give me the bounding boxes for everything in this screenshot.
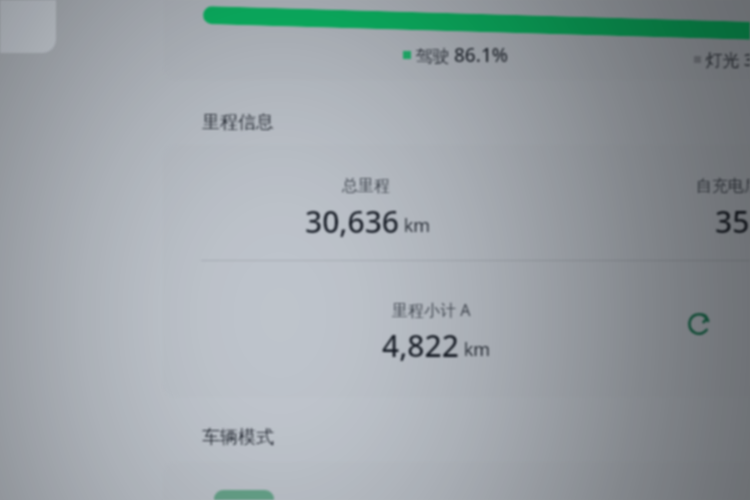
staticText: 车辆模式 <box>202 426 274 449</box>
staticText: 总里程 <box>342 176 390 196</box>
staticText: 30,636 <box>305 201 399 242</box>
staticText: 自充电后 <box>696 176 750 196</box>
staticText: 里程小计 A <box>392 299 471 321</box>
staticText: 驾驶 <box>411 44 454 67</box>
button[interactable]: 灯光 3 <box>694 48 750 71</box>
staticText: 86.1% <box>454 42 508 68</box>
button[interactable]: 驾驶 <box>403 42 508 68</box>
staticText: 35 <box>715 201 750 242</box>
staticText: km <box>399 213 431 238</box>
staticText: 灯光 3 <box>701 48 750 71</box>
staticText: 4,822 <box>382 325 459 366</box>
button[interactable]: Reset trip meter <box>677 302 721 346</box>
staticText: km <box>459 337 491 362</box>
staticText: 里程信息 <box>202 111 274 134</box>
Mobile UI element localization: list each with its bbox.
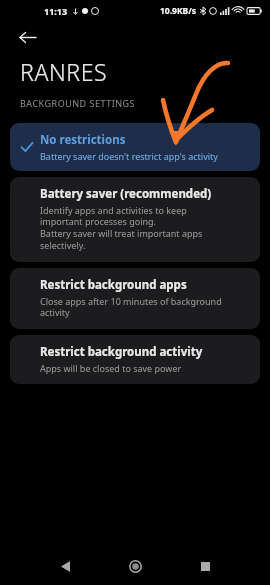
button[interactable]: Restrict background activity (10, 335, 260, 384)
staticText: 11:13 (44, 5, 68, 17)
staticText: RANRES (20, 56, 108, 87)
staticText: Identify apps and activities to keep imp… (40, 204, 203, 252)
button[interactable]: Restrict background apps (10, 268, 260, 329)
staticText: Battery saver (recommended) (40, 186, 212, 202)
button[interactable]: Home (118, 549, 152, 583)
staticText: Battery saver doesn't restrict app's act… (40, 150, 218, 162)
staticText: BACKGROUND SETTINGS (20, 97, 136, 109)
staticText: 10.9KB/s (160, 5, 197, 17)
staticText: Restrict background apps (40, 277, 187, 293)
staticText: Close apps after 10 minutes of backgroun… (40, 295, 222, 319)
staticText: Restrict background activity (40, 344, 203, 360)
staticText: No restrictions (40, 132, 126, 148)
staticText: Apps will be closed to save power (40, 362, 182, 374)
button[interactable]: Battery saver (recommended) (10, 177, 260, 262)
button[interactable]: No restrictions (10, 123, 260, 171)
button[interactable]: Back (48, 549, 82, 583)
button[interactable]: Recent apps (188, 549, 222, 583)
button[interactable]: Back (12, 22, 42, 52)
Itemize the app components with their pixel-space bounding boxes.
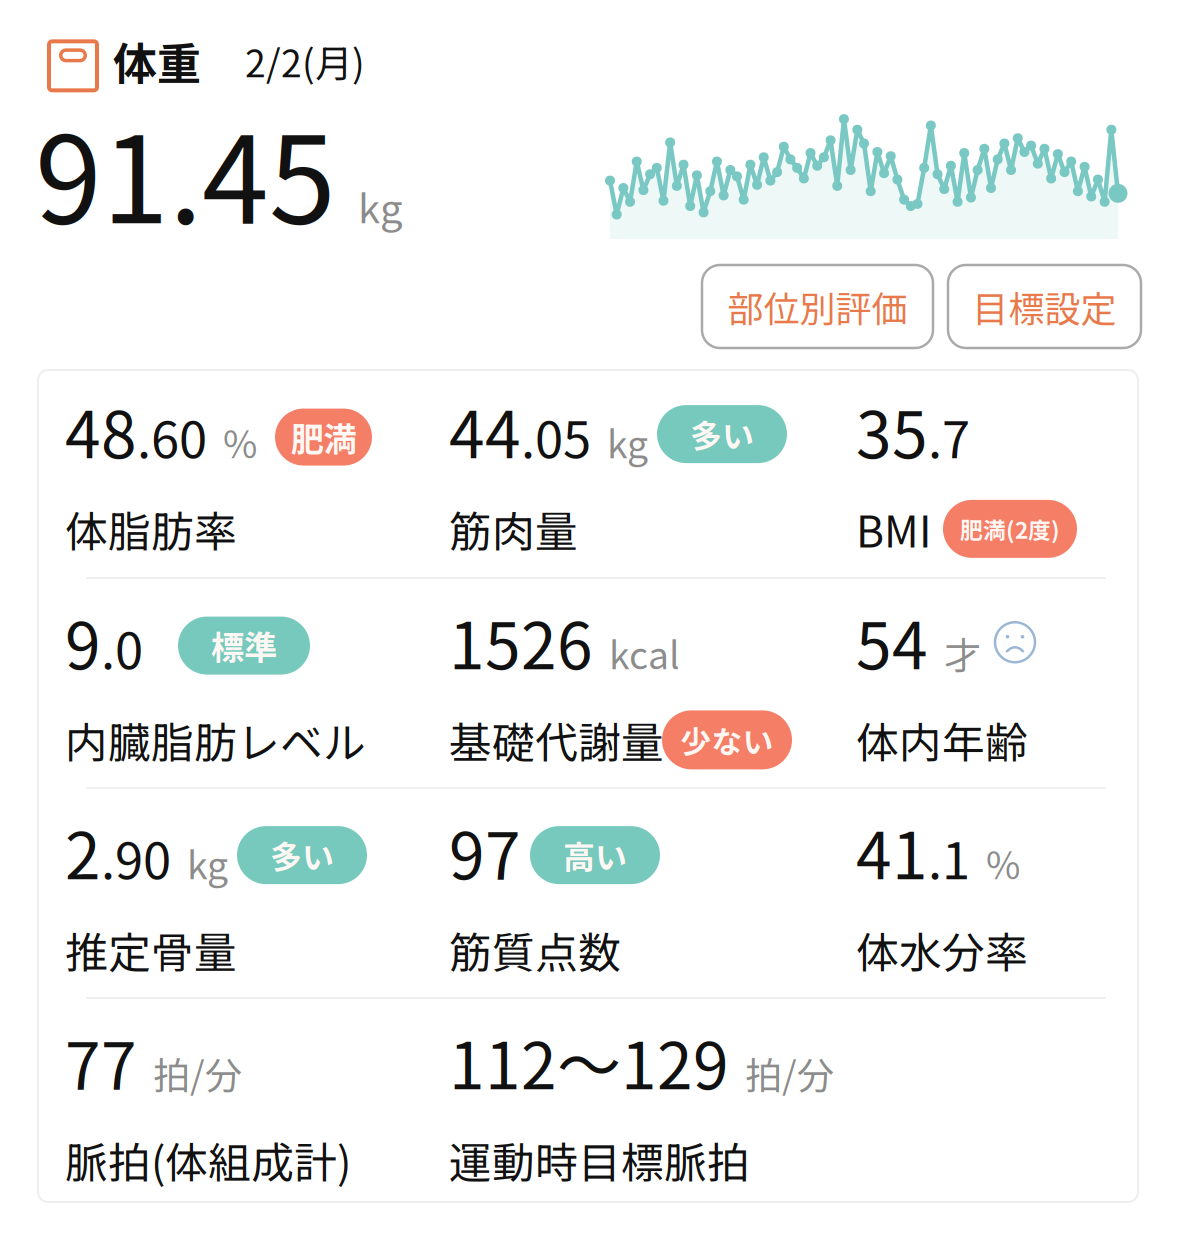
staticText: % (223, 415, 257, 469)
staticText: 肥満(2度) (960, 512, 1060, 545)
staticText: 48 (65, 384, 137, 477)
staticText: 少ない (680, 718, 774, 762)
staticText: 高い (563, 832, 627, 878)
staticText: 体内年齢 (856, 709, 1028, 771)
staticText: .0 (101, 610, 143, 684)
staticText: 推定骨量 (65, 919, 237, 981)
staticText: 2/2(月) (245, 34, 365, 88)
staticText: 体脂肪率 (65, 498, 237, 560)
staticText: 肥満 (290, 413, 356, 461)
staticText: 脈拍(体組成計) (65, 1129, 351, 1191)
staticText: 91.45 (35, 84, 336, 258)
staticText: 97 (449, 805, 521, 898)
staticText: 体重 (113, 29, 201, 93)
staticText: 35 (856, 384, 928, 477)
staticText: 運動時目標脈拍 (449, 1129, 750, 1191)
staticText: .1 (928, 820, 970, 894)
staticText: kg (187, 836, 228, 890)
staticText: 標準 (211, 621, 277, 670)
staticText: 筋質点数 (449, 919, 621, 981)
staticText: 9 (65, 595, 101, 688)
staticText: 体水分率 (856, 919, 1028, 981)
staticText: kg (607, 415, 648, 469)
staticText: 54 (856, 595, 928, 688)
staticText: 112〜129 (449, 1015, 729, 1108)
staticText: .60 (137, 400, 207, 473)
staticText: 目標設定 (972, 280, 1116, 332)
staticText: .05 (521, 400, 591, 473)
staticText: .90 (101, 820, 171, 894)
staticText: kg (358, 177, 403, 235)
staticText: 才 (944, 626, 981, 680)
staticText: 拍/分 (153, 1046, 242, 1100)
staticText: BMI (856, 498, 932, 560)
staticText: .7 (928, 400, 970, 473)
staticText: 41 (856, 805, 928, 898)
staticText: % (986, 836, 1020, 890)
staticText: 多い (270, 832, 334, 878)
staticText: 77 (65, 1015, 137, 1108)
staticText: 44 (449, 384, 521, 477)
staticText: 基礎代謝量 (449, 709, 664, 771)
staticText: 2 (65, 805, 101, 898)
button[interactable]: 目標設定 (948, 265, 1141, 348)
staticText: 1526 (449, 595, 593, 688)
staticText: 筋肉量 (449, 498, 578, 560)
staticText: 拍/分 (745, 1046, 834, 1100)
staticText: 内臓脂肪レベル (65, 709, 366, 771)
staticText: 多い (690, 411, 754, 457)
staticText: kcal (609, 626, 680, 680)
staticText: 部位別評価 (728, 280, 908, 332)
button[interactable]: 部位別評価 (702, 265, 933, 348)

━━━━━━━━━━

:: Work required ::
Copy out all lines from the records where the word "Battery" appears.

:: The answer ::
staticText: Battery saver (recommended) (40, 186, 212, 202)
staticText: Battery saver doesn't restrict app's act… (40, 150, 218, 162)
button[interactable]: Battery saver (recommended) (10, 177, 260, 262)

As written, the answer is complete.